Winfried Georg Sebald
Le chaos de l’univers, ce chaos qui, parfois, prend la forme d’un ordre quelconque, précaire ou inflexible, civilisé ou pas, ce chaos qui, d’autres fois, n’est qu’immense pourrissement ou immense gestation. Et là-dedans toujours les hommes qui meurent, toujours la mort au bout. La mort est partout, mais elle n’est pas la hantise des philosophes de la Terre.
Lucien Bodard
Première partie
MONTRÉAL ET NEW YORK 1988
1 Envoûtement
En ce dimanche d’octobre, le quartier du Plateau Mont-Royal respire le calme éphémère du matin. Dans une épicerie, Magalie Umiastowski soulève un carton de lait. Son regard est attiré par un homme revêtu d’un jean et d’un t-shirt noirs contrastant avec une paire d’espadrilles rouges. La trentaine, grand, musclé, la chevelure noire bouclée, les yeux verts en amande, les pommettes saillantes, les lèvres pulpeuses, l’homme se dirige nonchalamment vers le comptoir des produits laitiers. Il n’a entrevu qu’une femme qui l’observe. Aucune emprise sur lui. Il vient à peine de se réveiller et il met toujours beaucoup de temps à revenir à la vie, c’est à reculons qu’il renoue avec les humains.
— Quelle heure est-il ?
Elle est là, tout près, et attend la réponse. Boris Maspéro ne fait que hausser les épaules, à la fois pris au dépourvu et gêné par cette façon directe de se faire adresser la parole – les femmes l’intimident et il ne sait comment entrer en relation avec elles; dans le métro, elles le regardent souvent, s’offrant à lui d’un mouvement des yeux ou des lèvres, mouvements subtils qu’il détecte facilement, mais jamais il ne répond à ces invitations, il va plutôt retrouver son burin, sa motte d’argile ou son bloc de pierre dans l’appartement qu’il partage avec Orlowski, peintre alcoolique mais plein de génie qu’il envie. Et comme Orlowski passe ses soirées dans les bars, Boris reste seul avec lui-même façonnant des corps et des têtes de femmes jusqu’aux petites heures du matin, avant de s’écrouler sur son lit pour rêver encore à une femme imaginaire qui, douce et forte, se présentera un jour sur sa route par un concours de circonstances dont il varie constamment les éléments. Il vit dans un rêve fabuleux qui guide sa main lorsqu’il taille dans la pierre ou façonne dans l’argile des formes arrondies, poitrines gorgées de lait, ventres pleins de vie, cuisses généreuses, cous longs à la Modigliani et, surtout, de beaux visages tristes comme celui qu’a eu sa mère pendant les vingt années vécues sous le joug de son mari. Boris veut panser les blessures de sa mère décédée et celles de toutes les autres femmes. Ses sculptures ne sont finalement qu’un moyen pour lui de stigmatiser le passé de sa mère, de lui dire : « Je t’aime, ô femme, je vous aime, ô femmes. ». Si Normande n’a pu devenir la complice de son mari, Boris, lui, dialogue avec chacune de ses sculptures. Un long dialogue qui lui fait du bien.

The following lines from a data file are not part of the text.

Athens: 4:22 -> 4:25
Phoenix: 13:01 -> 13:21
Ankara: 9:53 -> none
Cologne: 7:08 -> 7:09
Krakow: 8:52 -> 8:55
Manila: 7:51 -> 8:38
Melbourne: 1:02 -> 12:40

Dans l’épicerie du Plateau Mont-Royal, la jeune femme ne se laisse pas démonter par l’impassibilité de l’homme aux espadrilles rouges. Cette fois, elle demande en souriant :
— Tu sais à quelle heure démarre la marche pour la paix ?
Elle l’a tutoyé…
Boris l’observe enfin : il a devant lui une jeune femme au visage lumineux, avec des yeux d’un bleu azur d’une très grande profondeur, une longue chevelure noire qu’elle replace nerveusement, une veste de cuir, un jean blanc et des bottes de cow-boy. Il la regarde et il se sent comme happé par un tourbillon chaud qui voudrait l’arracher du sol. Ce qu’il ressent va au-delà d’une attirance sexuelle. En fait, il ne sait plus rien en cet instant terrifiant, il ne fait que supporter le poids de son propre corps, de son visage quasi immobile, alors que son cœur galope à l’épouvante. Il ne comprend pas, lui habituellement si calme.
Il baragouine :
— Je ne savais pas qu’il y avait une « marche pour la paix » aujourd’hui à Montréal.

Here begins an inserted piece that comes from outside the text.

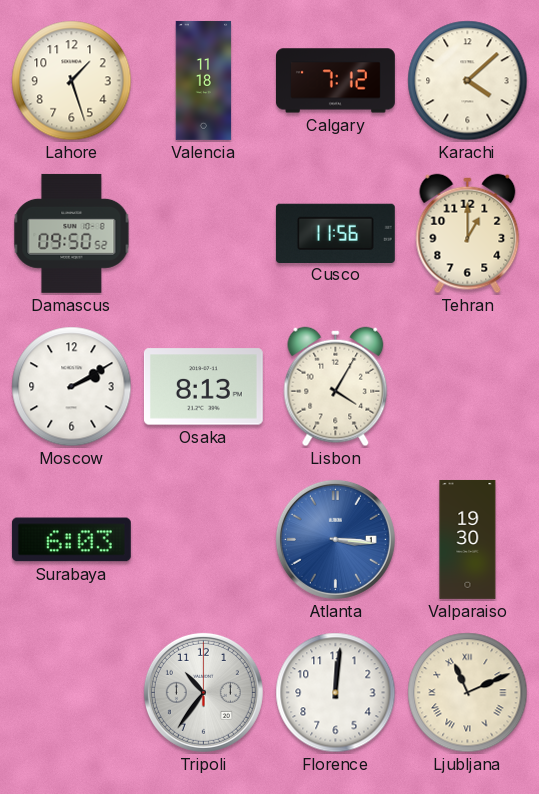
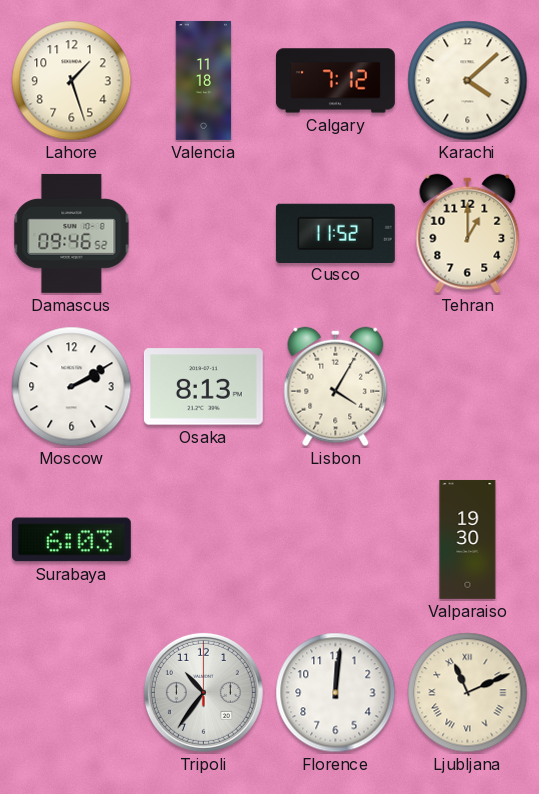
Damascus: 09:50 -> 09:46
Cusco: 11:56 -> 11:52
Atlanta: 3:16 -> none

Il reste sans bouger, sans sourire, sans battre des paupières. Cette impassibilité désarçonne Magalie qui se dirige rapidement vers la caisse en poussant son carrosse d’épicerie. Il la voit payer, soulever deux gros sacs, se mettre à marcher vers la sortie, faire un arrêt et se retourner. Plongeant son regard dans le sien, elle lui sourit.
Secoué par son sourire, Boris reprend sa promenade à travers les étalages, achetant en automate de la crème, du pain, des bananes, des pommes. Il s’approche ensuite de la caisse. C’est alors qu’elle réapparaît sans ses paquets. Il y a maintenant du feu dans ses yeux. Elle saisit La Presse à l’étalage des journaux et vient se placer derrière lui, attendant son tour pour payer. Il en a la certitude : c’est pour lui qu’elle est revenue dans l’épicerie. Il se retourne et sa bouche se tord en un timide sourire.
Ils sortent des lieux en même temps. Boris se surprend à lui adresser la parole en premier :
— Vous pourriez peut-être vérifier l’heure du départ de cette marche pour la paix dans le journal ?
— C’est vrai !
Ravie qu’il lui ait parlé, elle déplie son journal battu par le vent et, s’agenouillant, le dépose carrément sur le pavé. Elle se met à en tourner les pages. Boris s’agenouille par terre lui aussi.
— Attendez, on peut regarder dans la table des matières, ce sera plus simple.
Elle émet un petit rire et lui tend son journal. Boris se dit que cet objet devient comme une invitation à pénétrer dans sa vie. Il se dit aussi qu’il va mettre beaucoup de temps à feuilleter le journal, que les pages vont s’égarer dans le vent, que tous deux courront après en s’esclaffant, qu’elle va trébucher et qu’il l’aidera à se relever. Mais rien de cela ne se produit. Bien sagement Boris cherche plutôt dans la table des matières et trouve la rubrique Que faire aujourd’hui qu’il consulte. Rien d’écrit sur cette marche pour la paix. Il attend cependant avant de le lui dire, feignant de chercher encore. Agenouillé près d’elle, il tourne lentement les pages, sentant son regard braqué sur lui.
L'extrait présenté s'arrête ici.